CVE-2025-4431: 
WordPress vulnerability analysis and mitigation

The Featured Image Plus – Quick & Bulk Edit with Unsplash plugin for WordPress contains a vulnerability (CVE-2025-4431) discovered on May 30, 2025. The vulnerability affects all versions up to and including 1.6.3, stemming from a missing capability check in the fip_save_attach_featured function. This security flaw allows authenticated users with Subscriber-level access or higher to modify featured images of any post within the WordPress installation (NVD, Wiz).

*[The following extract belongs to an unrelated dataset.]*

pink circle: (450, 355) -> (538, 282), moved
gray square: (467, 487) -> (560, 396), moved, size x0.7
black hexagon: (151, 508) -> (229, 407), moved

The vulnerability is classified as an improper access control issue (CWE-284) and missing authorization (CWE-862). It has been assigned a CVSS v3.1 base score of 4.3 (Medium) with the vector string CVSS:3.1/AV:N/AC:L/PR:L/UI:N/S:U/C:N/I:L/A:N. The technical root cause lies in the fip_save_attach_featured function's failure to properly validate user capabilities before allowing modifications to featured images (NVD, Wiz).

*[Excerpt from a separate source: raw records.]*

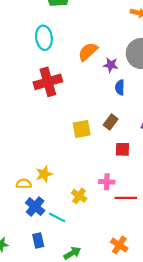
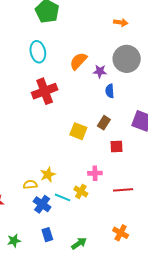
yellow square: (82, 129) -> (78, 131), turned 36
pink cross: (107, 182) -> (95, 173), moved
cyan line: (57, 217) -> (63, 197), moved

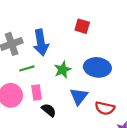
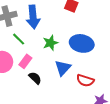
green line: (27, 68) -> (19, 39), turned 56
pink rectangle: (37, 93) -> (25, 61), turned 40

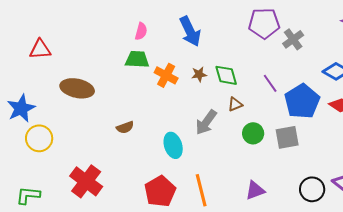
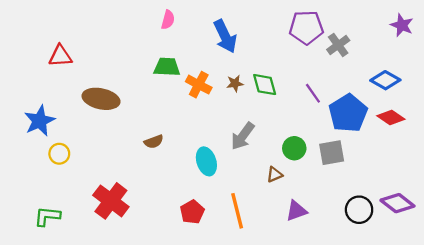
pink semicircle: (141, 31) -> (168, 20), moved
brown triangle: (235, 104) -> (274, 175), moved
yellow circle: (39, 138) -> (59, 154), size x0.7
red pentagon: (160, 191) -> (192, 212), size x0.7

The vulnerability enables authenticated attackers with Subscriber-level privileges or higher to modify the featured image of any post in the WordPress installation. This can lead to unauthorized content modifications and potential visual defacement of the website (Wiz).

Website administrators running affected versions of the Featured Image Plus plugin should update to a version newer than 1.6.3 when available. In the interim, it is recommended to restrict user roles and carefully review user permissions to minimize potential exploitation (Wiz).